O alimento, sólido como vela, exalava um fétido odor proteico — e, ao misturar-se à saliva, desfazia-se em pó, aderindo à garganta. Era preciso reprimir o impulso de tossir: um suspiro mais forte e as partículas se infiltrariam nos pulmões.
A custo, Qin Mo consumiu sua ração, arremessando a caixa vazia de lado. Do bolso das calças, retirou um diário já gasto, que passou a folhear com cuidado.
Ali estavam registradas todas as experiências desde que atravessara para o universo de Warhammer, e as memórias felizes e tristes de sua vida anterior. Qin Mo temia esquecer tais lembranças, pois eram elas que, em meio à escuridão e ao desespero, lhe ofereciam uma tênue fonte de consolo — o fio que o impedia de sucumbir à loucura.
O conteúdo do diário era simples, rotineiro: “Sou Qin Mo, e fazia tal coisa no passado. Estes eram meus amigos e família. Tais eventos marcaram minha infância. Estes jogos eu apreciava, tais músicas ouvia.”
Eram as trivialidades da vida de qualquer cidadão comum na Terra durante o período 3K.
Mas era justamente essa singeleza cotidiana que, mesmo confinado numa trincheira imunda, fazia brotar em Qin Mo um sorriso genuíno.
Tão absorvido estava, que nem percebeu Buhr e Karon se aproximando.
Diante dele, Buhr apenas lançou um olhar enviesado ao seu servo psíquico, que permaneceu mudo.
Entre ambos reinava uma cumplicidade silenciosa; bastava um olhar para se entenderem.
Buhr cruzou as mãos atrás das costas, baixando os olhos para a cintura.
Ali pendia uma espada-serra.
Oscilando o corpo de um lado para o outro, Buhr fez com que a espada batesse na cabeça de Qin Mo.
— Hahahaha! — gargalhou Buhr, deleitando-se com o sobressalto do prisioneiro. Quando Qin Mo ergueu o olhar, nos olhos negros e profundos do jovem, Buhr vislumbrou ódio e fúria.
No breve instante em que seus olhares se cruzaram, Buhr teve a estranha impressão de não estar diante de um mero prisioneiro, mas de uma entidade ancestral e aterradora, saída das profundezas estelares.
— Os psíquicos são todos assim, não é? Hahaha... — tentou rir, forçando desprezo, voltando-se então para Karon.
Karon ergueu a mão, e o diário flutuou das mãos de Qin Mo até ele, que o folheou à vontade.
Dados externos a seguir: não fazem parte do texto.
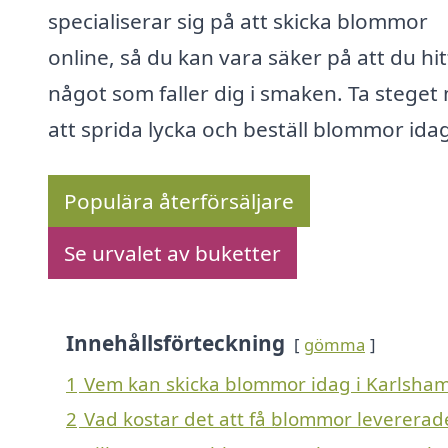
specialiserar sig på att skicka blommor
online, så du kan vara säker på att du hit
något som faller dig i smaken. Ta steget
att sprida lycka och beställ blommor ida
Populära återförsäljare
Se urvalet av buketter
Innehållsförteckning
gömma
1
Vem kan skicka blommor idag i Karlsha
2
Vad kostar det att få blommor levererad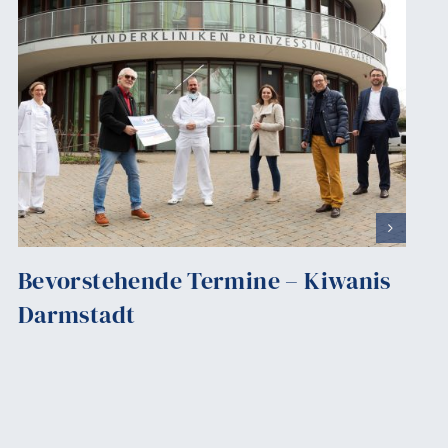
Bevorstehende Termine – Kiwanis
Darmstadt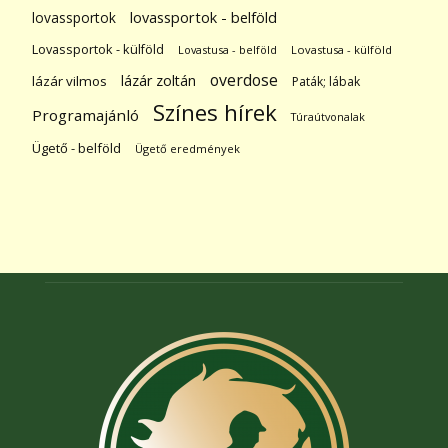
lovassportok
lovassportok - belföld
Lovassportok - külföld
Lovastusa - belföld
Lovastusa - külföld
overdose
lázár zoltán
lázár vilmos
Paták; lábak
Színes hírek
Programajánló
Túraútvonalak
Ügető - belföld
Ügető eredmények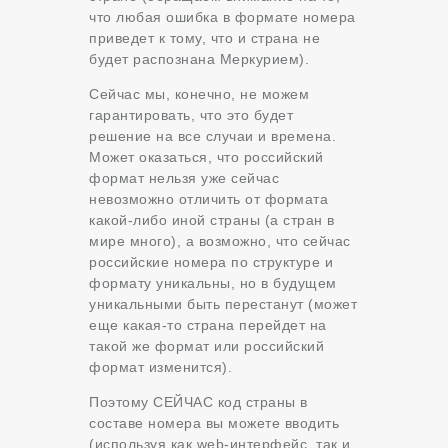
что любая ошибка в формате номера
приведет к тому, что и страна не
будет распознана Меркурием).
Сейчас мы, конечно, не можем
гарантировать, что это будет
решение на все случаи и времена.
Может оказаться, что российский
формат нельзя уже сейчас
невозможно отличить от формата
какой-либо иной страны (а стран в
мире много), а возможно, что сейчас
российские номера по структуре и
формату уникальны, но в будущем
уникальными быть перестанут (может
еще какая-то страна перейдет на
такой же формат или российский
формат изменится).
Поэтому СЕЙЧАС код страны в
составе номера вы можете вводить
(используя как web-интерфейс, так и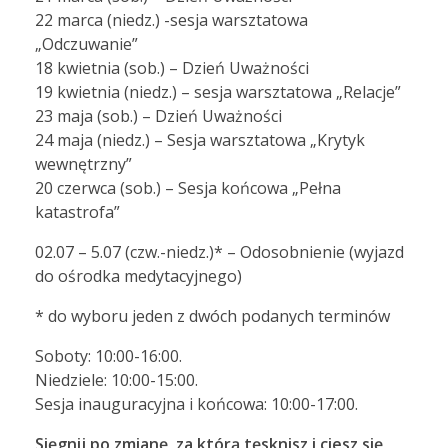
22 marca (niedz.) -sesja warsztatowa
„Odczuwanie”
18 kwietnia (sob.) – Dzień Uważności
19 kwietnia (niedz.) – sesja warsztatowa „Relacje”
23 maja (sob.) – Dzień Uważności
24 maja (niedz.) – Sesja warsztatowa „Krytyk
wewnętrzny”
20 czerwca (sob.) – Sesja końcowa „Pełna
katastrofa”
02.07 – 5.07 (czw.-niedz.)* – Odosobnienie (wyjazd
do ośrodka medytacyjnego)
* do wyboru jeden z dwóch podanych terminów
Soboty: 10:00-16:00.
Niedziele: 10:00-15:00.
Sesja inauguracyjna i końcowa: 10:00-17:00.
Sięgnij po zmianę, za którą tęsknisz i ciesz się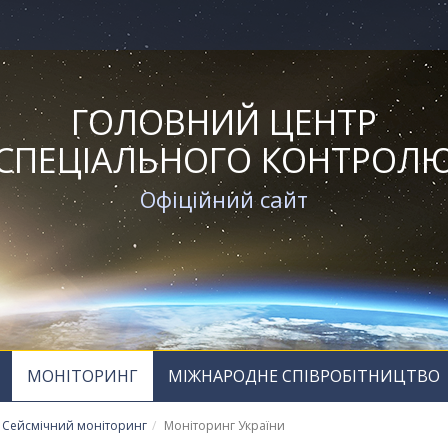
ГОЛОВНИЙ ЦЕНТР
СПЕЦІАЛЬНОГО КОНТРОЛ
Офіційний сайт
МОНІТОРИНГ
МІЖНАРОДНЕ СПІВРОБІТНИЦТВО
Сейсмічний моніторинг
Моніторинг України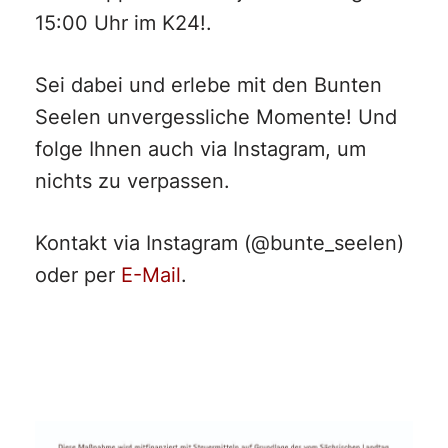
15:00 Uhr im K24!.
Sei dabei und erlebe mit den Bunten
Seelen unvergessliche Momente! Und
folge Ihnen auch via Instagram, um
nichts zu verpassen.
Kontakt via Instagram (@bunte_seelen)
oder per
E-Mail
.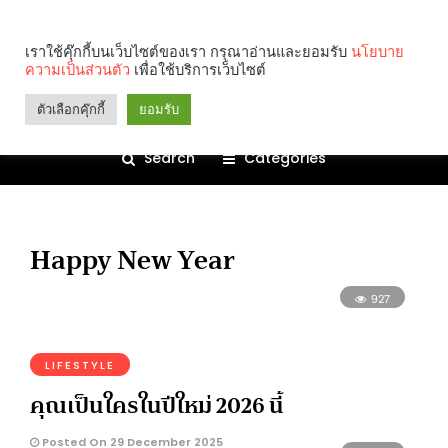
เราใช้คุ๊กกี้บนเว็บไซต์ของเรา กรุณาอ่านและยอมรับ
นโยบาย
ความเป็นส่วนตัว
เพื่อใช้บริการเว็บไซต์
ตัวเลือกคุ๊กกี้
ยอมรับ
Search
Categories
Happy New Year
927
LIFESTYLE
คุณเป็นใครในปีใหม่ 2026 นี้
Posted On 29 December 2025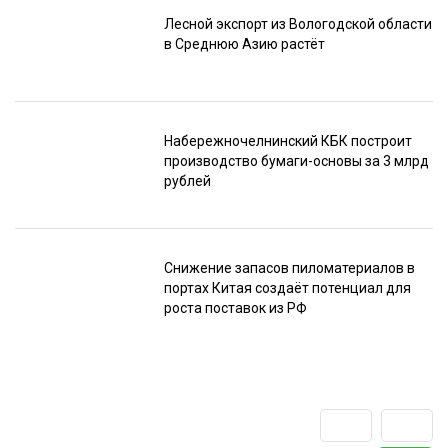
Лесной экспорт из Вологодской области
в Среднюю Азию растёт
Набережночелнинский КБК построит
производство бумаги-основы за 3 млрд
рублей
Снижение запасов пиломатериалов в
портах Китая создаёт потенциал для
роста поставок из РФ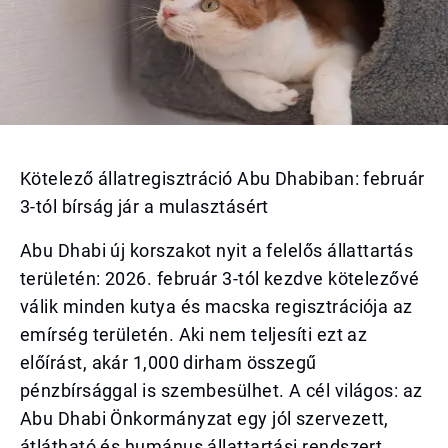
Kötelező állatregisztráció Abu Dhabiban: február
3-tól bírság jár a mulasztásért
Abu Dhabi új korszakot nyit a felelős állattartás
területén: 2026. február 3-tól kezdve kötelezővé
válik minden kutya és macska regisztrációja az
emírség területén. Aki nem teljesíti ezt az
előírást, akár 1,000 dirham összegű
pénzbírsággal is szembesülhet. A cél világos: az
Abu Dhabi Önkormányzat egy jól szervezett,
átlátható és humánus állattartási rendszert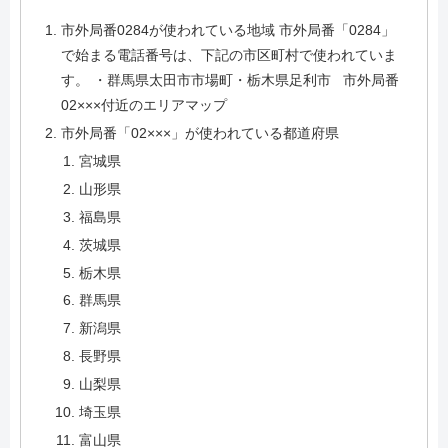
市外局番0284が使われている地域 市外局番「0284」
で始まる電話番号は、下記の市区町村で使われていま
す。 ・群馬県太田市市場町・栃木県足利市 市外局番
02×××付近のエリアマップ
市外局番「02×××」が使われている都道府県
宮城県
山形県
福島県
茨城県
栃木県
群馬県
新潟県
長野県
山梨県
埼玉県
富山県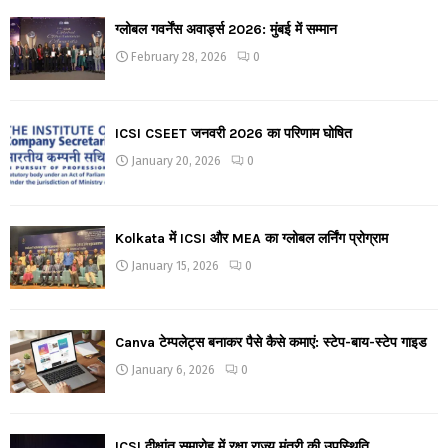
ग्लोबल गवर्नेंस अवार्ड्स 2026: मुंबई में सम्मान
February 28, 2026
0
ICSI CSEET जनवरी 2026 का परिणाम घोषित
January 20, 2026
0
Kolkata में ICSI और MEA का ग्लोबल लर्निंग प्रोग्राम
January 15, 2026
0
Canva टेम्पलेट्स बनाकर पैसे कैसे कमाएं: स्टेप-बाय-स्टेप गाइड
January 6, 2026
0
ICSI दीक्षांत समारोह में रक्षा राज्य मंत्री की उपस्थिति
— O que está escrito aí? Alguma daquelas alucinações típicas dos psíquicos? — indagou Buhr.
Karon permaneceu em silêncio por um instante, depois balançou a cabeça.
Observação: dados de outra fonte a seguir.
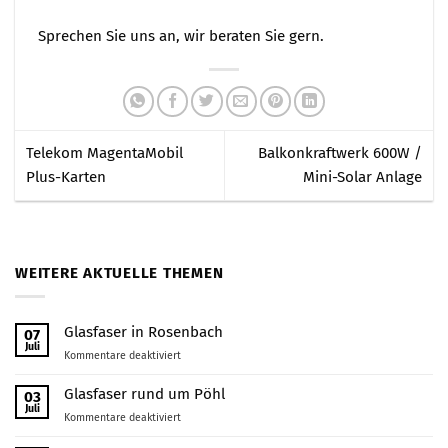
Sprechen Sie uns an, wir beraten Sie gern.
Telekom MagentaMobil
Balkonkraftwerk 600W /
Plus-Karten
Mini-Solar Anlage
WEITERE AKTUELLE THEMEN
Glasfaser in Rosenbach
07
Juli
für
Kommentare deaktiviert
Glasfaser
in
Glasfaser rund um Pöhl
03
Rosenbach
Juli
für
Kommentare deaktiviert
Glasfaser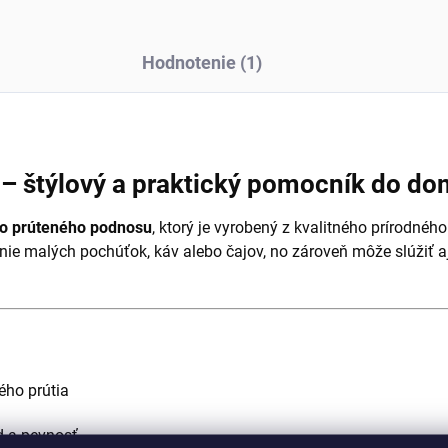
Hodnotenie (1)
 – štýlový a praktický pomocník do do
o prúteného podnosu
, ktorý je vyrobený z kvalitného prírodného
ie malých pochúťok, káv alebo čajov, no zároveň môže slúžiť a
ého prútia
d a pevnosť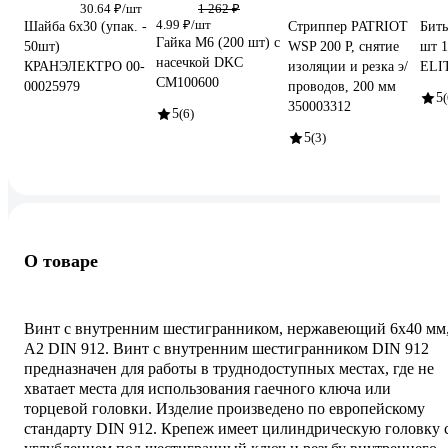
30.64 ₽/шт
1 262 ₽
4.99 ₽/шт
Шайба 6x30 (упак. -
Стриппер PATRIOT
Биты
Гайка М6 (200 шт) с
50шт)
WSP 200 P, снятие
шт 1
насечкой DKC
КРАНЭЛЕКТРО 00-
изоляции и резка э/
ELI
CM100600
00025979
проводов, 200 мм
5
(
350003312
5
(6)
5
(3)
О товаре
Винт с внутренним шестигранником, нержавеющий 6х40 мм
А2 DIN 912. Винт с внутренним шестигранником DIN 912
предназначен для работы в труднодоступных местах, где не
хватает места для использования гаечного ключа или
торцевой головки. Изделие произведено по европейскому
стандарту DIN 912. Крепеж имеет цилиндрическую головку 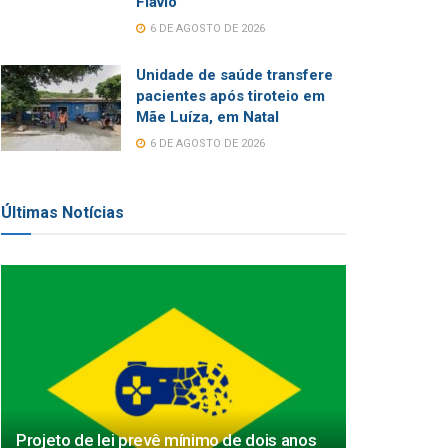
Flávio
6 DE AGOSTO DE 2026
Unidade de saúde transfere
pacientes após tiroteio em
Mãe Luíza, em Natal
6 DE AGOSTO DE 2026
Últimas Notícias
Projeto de lei prevê mínimo de dois anos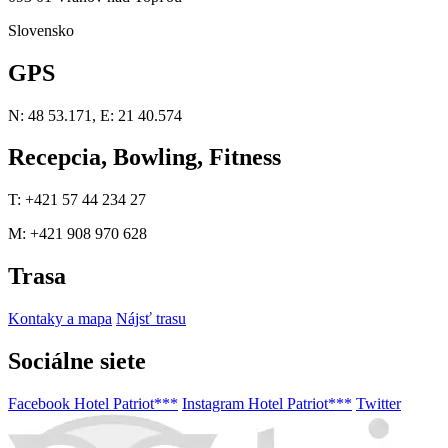
Slovensko
GPS
N: 48 53.171, E: 21 40.574
Recepcia, Bowling, Fitness
T: +421 57 44 234 27
M: +421 908 970 628
Trasa
Kontaky a mapa
Nájsť trasu
Sociálne siete
Facebook Hotel Patriot***
Instagram Hotel Patriot***
Twitter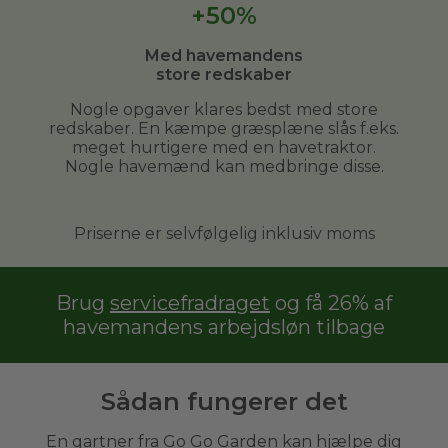
+50%
Med havemandens
store redskaber
Nogle opgaver klares bedst med store
redskaber. En kæmpe græsplæne slås f.eks.
meget hurtigere med en havetraktor.
Nogle havemænd kan medbringe disse.
Priserne er selvfølgelig inklusiv moms
Brug
servicefradraget
og få 26% af
havemandens arbejdsløn tilbage
Sådan fungerer det
En gartner fra Go Go Garden kan hjælpe dig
— Não compreendo o que está escrito.
As palavras no diário não estavam em gótico, mas numa língua de estrutura estranha — incompreensível até mesmo para um psíquico.
Contudo, não eram inscrições insanas — não tinham o aspecto distorcido e demoníaco das marcas deixadas por aqueles que, ao despertar, sucumbiam à corrupção.
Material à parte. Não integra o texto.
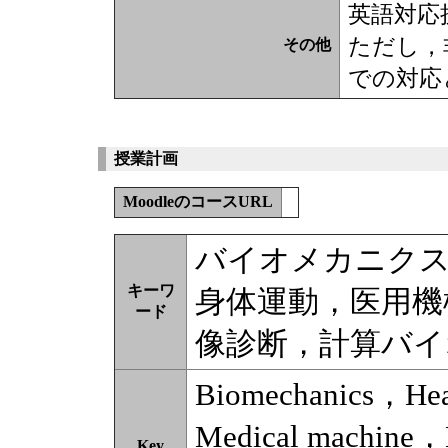
英語対応
ただし，
その他
での対応
授業計画
MoodleのコースURL
バイオメカニクス
キーワ
身体運動，医用機
ード
像診断，計算バイ
Biomechanics，Hea
Medical machine，
Key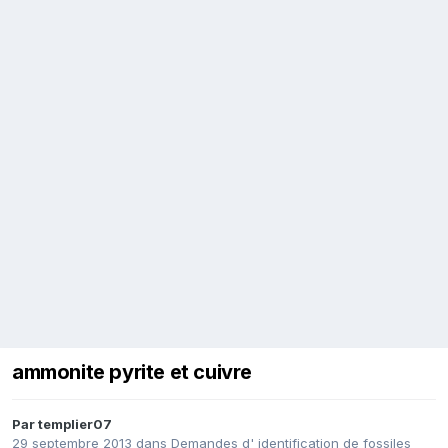
ammonite pyrite et cuivre
Par
templier07
29 septembre 2013
dans
Demandes d' identification de fossiles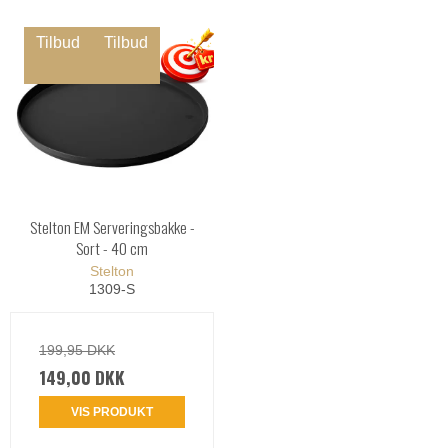
Tilbud
Tilbud
Stelton EM Serveringsbakke -
Sort - 40 cm
Stelton
1309-S
199,95 DKK
149,00 DKK
VIS PRODUKT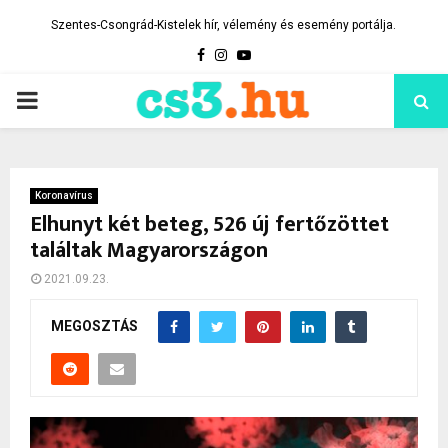
Szentes-Csongrád-Kistelek hír, vélemény és esemény portálja.
Facebook
Instagram
Youtube
PRIMARY
MENU
Koronavírus
Elhunyt két beteg, 526 új fertőzöttet
találtak Magyarországon
2021.09.23.
MEGOSZTÁS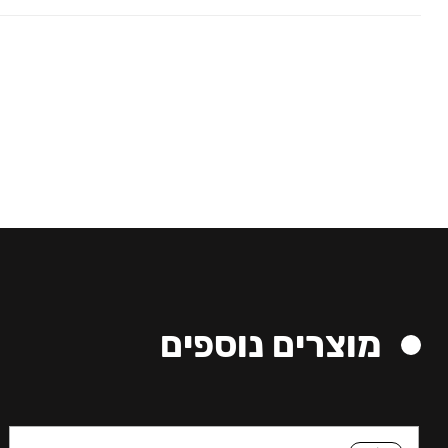
מוצרים נוספים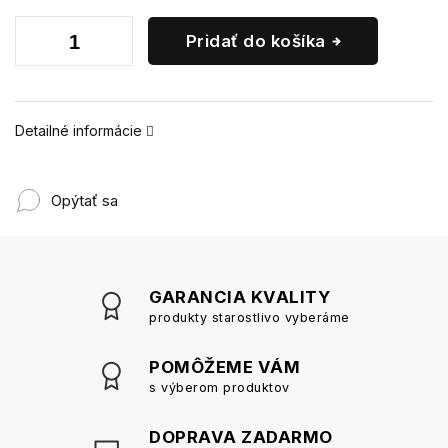
Pridať do košíka
Detailné informácie
Opýtať sa
GARANCIA KVALITY
produkty starostlivo vyberáme
POMÔŽEME VÁM
s výberom produktov
DOPRAVA ZADARMO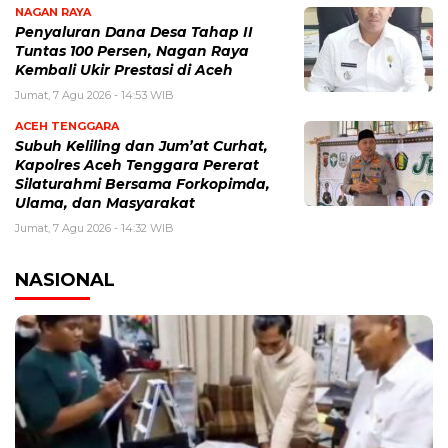
NAGAN RAYA
Penyaluran Dana Desa Tahap II
Tuntas 100 Persen, Nagan Raya
Kembali Ukir Prestasi di Aceh
Jumat, 7 Agu 2026 - 14:53 WIB
ACEH TENGGARA
Subuh Keliling dan Jum’at Curhat,
Kapolres Aceh Tenggara Pererat
Silaturahmi Bersama Forkopimda,
Ulama, dan Masyarakat
Jumat, 7 Agu 2026 - 14:32 WIB
NASIONAL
Pelo menos, podia-se concluir: embora não treinado, Qin Mo ainda conservava a razão.
— Prisioneiro 444 — devolveu Karon o diário —, por que foste capturado?
— Porque um nobre, em caçada à Subcolmeia, me tomou por presa. Eu o reduzi a carvão, por isso fui detido — respondeu Qin Mo.
Karon silenciou, os olhos vazios fixos em Qin Mo, sondando-lhe a mente com seu poder.
Buhr, impaciente, rompeu o silêncio:
— Está dizendo a verdade?
— Não sei — respondeu Karon, balançando a cabeça. — Não consigo penetrar em sua mente.
— Pouco importa. Precisamos de toda mão de obra disponível — atalhou Buhr, ansioso.
Diante da abordagem inesperada dos dois, Qin Mo hesitava, sem entender suas intenções.
Karon revelou, então, o propósito:
— Precisamos de tua habilidade em combate. A chave do colar supressor de tua garganta está comigo. Se necessário, libertá-lo-ei.